OpenStack Compute (nova)

Bug #1350766
Comment #7

Comment 7 for bug 1350766

Revision history for this message

Michael Steffens (michael-steffens-b) wrote on 2014-08-12:

A vulnerability exploited by normal user behavior (such as putting load on a system), that can be used to cause corruption across different user instances I'd even be more concerned about, than something that needs special actions. On the other hand, modulating the load in manner that a specific corruption (such as selectively dropping chunks), would require very sophisticated actions, I agree.

Nevertheless, yesterday, after a regular Ubuntu nova-compute update reverted my local fix to defective behavior, I observed a new variant of corruption: A new snapshot booted fine, but then exposed filesystem errors.

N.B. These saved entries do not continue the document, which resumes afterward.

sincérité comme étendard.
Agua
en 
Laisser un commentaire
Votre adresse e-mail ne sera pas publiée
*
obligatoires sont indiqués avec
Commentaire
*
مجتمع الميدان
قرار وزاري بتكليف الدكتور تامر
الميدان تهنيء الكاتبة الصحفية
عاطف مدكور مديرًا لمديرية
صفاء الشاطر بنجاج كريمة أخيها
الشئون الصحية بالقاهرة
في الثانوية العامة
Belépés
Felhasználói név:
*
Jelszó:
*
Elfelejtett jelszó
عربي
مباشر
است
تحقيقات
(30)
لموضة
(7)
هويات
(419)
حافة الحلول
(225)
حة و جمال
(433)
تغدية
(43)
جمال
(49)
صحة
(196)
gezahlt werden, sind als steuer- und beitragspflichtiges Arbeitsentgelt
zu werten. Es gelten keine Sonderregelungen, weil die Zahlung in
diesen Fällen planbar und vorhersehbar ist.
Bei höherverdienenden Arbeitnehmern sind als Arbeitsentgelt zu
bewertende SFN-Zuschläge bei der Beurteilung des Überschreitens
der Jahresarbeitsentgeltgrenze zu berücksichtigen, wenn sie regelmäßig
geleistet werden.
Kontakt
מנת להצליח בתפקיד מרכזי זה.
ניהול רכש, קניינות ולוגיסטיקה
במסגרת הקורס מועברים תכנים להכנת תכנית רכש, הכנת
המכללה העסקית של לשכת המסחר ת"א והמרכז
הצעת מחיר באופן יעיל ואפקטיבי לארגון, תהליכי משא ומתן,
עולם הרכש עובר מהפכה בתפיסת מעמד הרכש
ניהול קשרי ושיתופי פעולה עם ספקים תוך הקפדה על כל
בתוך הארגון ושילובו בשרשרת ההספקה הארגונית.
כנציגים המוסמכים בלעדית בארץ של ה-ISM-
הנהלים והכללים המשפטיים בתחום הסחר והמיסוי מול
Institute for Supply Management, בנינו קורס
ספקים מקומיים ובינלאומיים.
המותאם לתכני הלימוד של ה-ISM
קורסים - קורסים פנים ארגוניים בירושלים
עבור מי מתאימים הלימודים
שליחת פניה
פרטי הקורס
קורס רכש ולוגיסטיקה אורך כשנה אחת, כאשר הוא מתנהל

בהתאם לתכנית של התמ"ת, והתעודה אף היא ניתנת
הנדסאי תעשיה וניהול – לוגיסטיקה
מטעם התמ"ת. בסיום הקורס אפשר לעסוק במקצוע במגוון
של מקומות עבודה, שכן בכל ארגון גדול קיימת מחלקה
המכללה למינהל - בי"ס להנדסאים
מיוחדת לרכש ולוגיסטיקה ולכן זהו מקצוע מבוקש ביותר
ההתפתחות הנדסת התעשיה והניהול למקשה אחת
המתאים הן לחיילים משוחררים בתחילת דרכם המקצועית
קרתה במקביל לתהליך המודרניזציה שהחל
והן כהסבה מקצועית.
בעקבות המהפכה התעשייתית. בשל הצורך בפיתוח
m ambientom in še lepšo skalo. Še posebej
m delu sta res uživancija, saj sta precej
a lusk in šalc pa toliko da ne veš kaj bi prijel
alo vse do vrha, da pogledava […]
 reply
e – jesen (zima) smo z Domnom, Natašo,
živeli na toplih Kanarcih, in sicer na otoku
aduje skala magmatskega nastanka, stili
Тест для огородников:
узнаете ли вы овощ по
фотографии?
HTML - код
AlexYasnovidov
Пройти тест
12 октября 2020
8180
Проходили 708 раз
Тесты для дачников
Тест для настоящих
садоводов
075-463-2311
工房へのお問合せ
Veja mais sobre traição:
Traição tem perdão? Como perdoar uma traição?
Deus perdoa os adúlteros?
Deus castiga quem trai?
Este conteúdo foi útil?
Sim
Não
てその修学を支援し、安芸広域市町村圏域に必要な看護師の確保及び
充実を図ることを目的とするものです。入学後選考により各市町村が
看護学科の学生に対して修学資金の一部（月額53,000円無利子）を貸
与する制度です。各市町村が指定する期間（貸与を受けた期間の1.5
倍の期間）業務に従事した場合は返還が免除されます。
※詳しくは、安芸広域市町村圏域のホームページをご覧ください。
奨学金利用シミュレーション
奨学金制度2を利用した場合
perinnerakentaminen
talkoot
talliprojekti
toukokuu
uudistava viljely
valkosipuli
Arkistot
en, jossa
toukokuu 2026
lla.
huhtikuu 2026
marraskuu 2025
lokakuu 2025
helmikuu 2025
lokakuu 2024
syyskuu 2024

After redoing the whole exercise using the same image after reapplying the fsync patch, everything was fine.

I wouldn't be surprised if such issues do already surface in production now and then (less frequent than in my environment, though), but are then blamed on guest OS issues instead. Let me illustrate.:

This is how it looks to the end user: Take a snapshot, launch, fails. Launch the same snapshot again, fails the same way. Looks like the snaphost itself is defective, doesn't it? Most suspected: the filesystem has been in inconsistent state when doing the snapshot. So let's do a new snapshot. And indeed that either works, or fails consistently in a different way than the first.

Who wouldn't conclude that it's the guest OS or the way the snapshot is done (nothing OpenStack could do anything about) that is at fault, rather than the image being corrupted after download from glance, and then cached?

Is there anything I can provide to get this ticket out of the incomplete and unassigned state?